● MATERIAL FOR THE TASK:

● ● ● ● ● ● ●

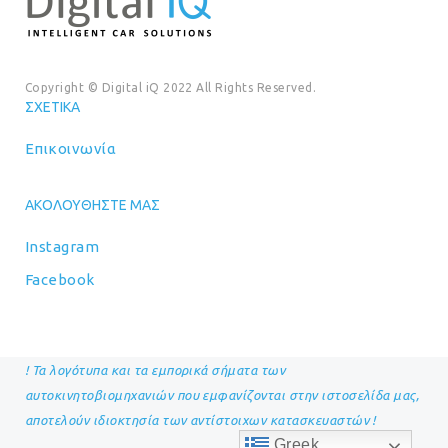
Copyright © Digital iQ 2022 All Rights Reserved.
ΣΧΕΤΙΚΆ
Επικοινωνία
ΑΚΟΛΟΥΘΉΣΤΕ ΜΑΣ
Instagram
Facebook
! Τα λογότυπα και τα εμπορικά σήματα των
αυτοκινητοβιομηχανιών που εμφανίζονται στην ιστοσελίδα μας,
αποτελούν ιδιοκτησία των αντίστοιχων κατασκευαστών !
Greek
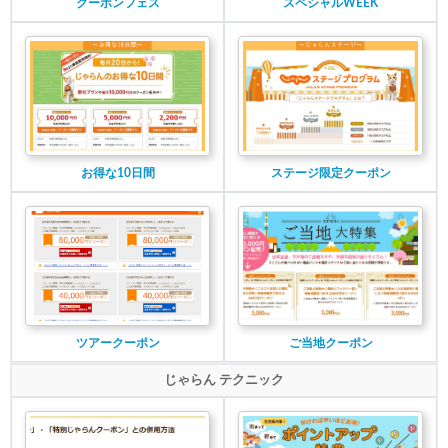
クーポンフェス
スペシャルWEEK
お得な10日間
ステージ限定クーポン
ツアークーポン
ご当地クーポン
じゃらん テクニック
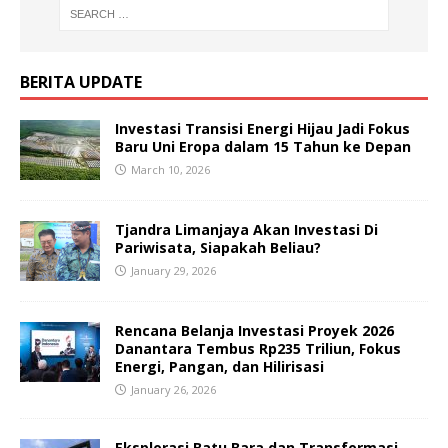
BERITA UPDATE
Investasi Transisi Energi Hijau Jadi Fokus
Baru Uni Eropa dalam 15 Tahun ke Depan
March 10, 2026
Tjandra Limanjaya Akan Investasi Di
Pariwisata, Siapakah Beliau?
January 29, 2026
Rencana Belanja Investasi Proyek 2026
Danantara Tembus Rp235 Triliun, Fokus
Energi, Pangan, dan Hilirisasi
January 26, 2026
Eksplorasi Batu Bara dan Transformasi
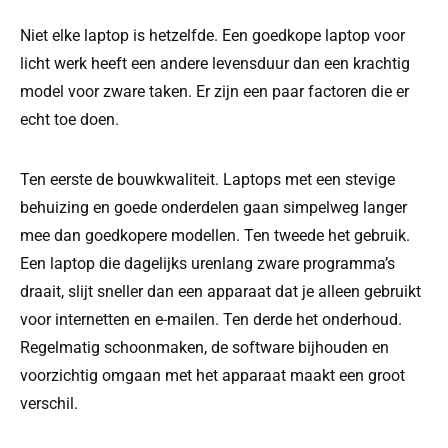
Niet elke laptop is hetzelfde. Een goedkope laptop voor
licht werk heeft een andere levensduur dan een krachtig
model voor zware taken. Er zijn een paar factoren die er
echt toe doen.
Ten eerste de bouwkwaliteit. Laptops met een stevige
behuizing en goede onderdelen gaan simpelweg langer
mee dan goedkopere modellen. Ten tweede het gebruik.
Een laptop die dagelijks urenlang zware programma’s
draait, slijt sneller dan een apparaat dat je alleen gebruikt
voor internetten en e-mailen. Ten derde het onderhoud.
Regelmatig schoonmaken, de software bijhouden en
voorzichtig omgaan met het apparaat maakt een groot
verschil.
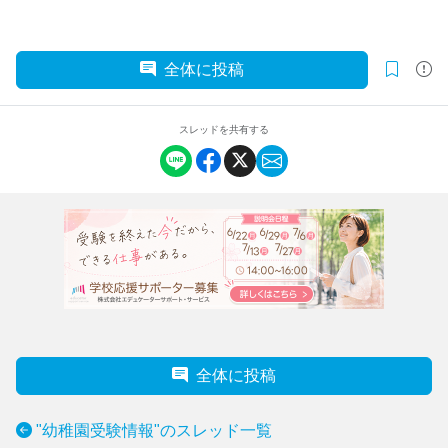
全体に投稿
スレッドを共有する
全体に投稿
"幼稚園受験情報"のスレッド一覧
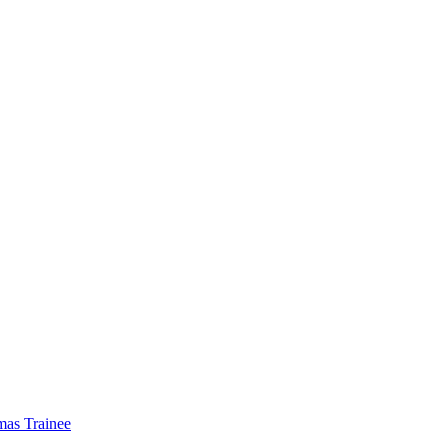
mas Trainee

● ● ● ● ● ● ●

● INSTRUCTIONS FOR THE TASK:
Repeat each line of the material exactly, and drop any image it carries.

● YOUR SOLUTION:
Copyright © Digital iQ 2022 All Rights Reserved.
ΣΧΕΤΙΚΆ
Επικοινωνία
ΑΚΟΛΟΥΘΉΣΤΕ ΜΑΣ
Instagram
Facebook
! Τα λογότυπα και τα εμπορικά σήματα των
αυτοκινητοβιομηχανιών που εμφανίζονται στην ιστοσελίδα μας,
αποτελούν ιδιοκτησία των αντίστοιχων κατασκευαστών !
Greek
クーポンフェス
スペシャルWEEK
お得な10日間
ステージ限定クーポン
ツアークーポン
ご当地クーポン
じゃらん テクニック
BERITA UPDATE
Investasi Transisi Energi Hijau Jadi Fokus
Baru Uni Eropa dalam 15 Tahun ke Depan
March 10, 2026
Tjandra Limanjaya Akan Investasi Di
Pariwisata, Siapakah Beliau?
January 29, 2026
Rencana Belanja Investasi Proyek 2026
Danantara Tembus Rp235 Triliun, Fokus
Energi, Pangan, dan Hilirisasi
January 26, 2026
Eksplorasi Batu Bara dan Transformasi
Niet elke laptop is hetzelfde. Een goedkope laptop voor
licht werk heeft een andere levensduur dan een krachtig
model voor zware taken. Er zijn een paar factoren die er
echt toe doen.
Ten eerste de bouwkwaliteit. Laptops met een stevige
behuizing en goede onderdelen gaan simpelweg langer
mee dan goedkopere modellen. Ten tweede het gebruik.
Een laptop die dagelijks urenlang zware programma’s
draait, slijt sneller dan een apparaat dat je alleen gebruikt
voor internetten en e-mailen. Ten derde het onderhoud.
Regelmatig schoonmaken, de software bijhouden en
voorzichtig omgaan met het apparaat maakt een groot
verschil.
全体に投稿
スレッドを共有する
全体に投稿
"幼稚園受験情報"のスレッド一覧
mas Trainee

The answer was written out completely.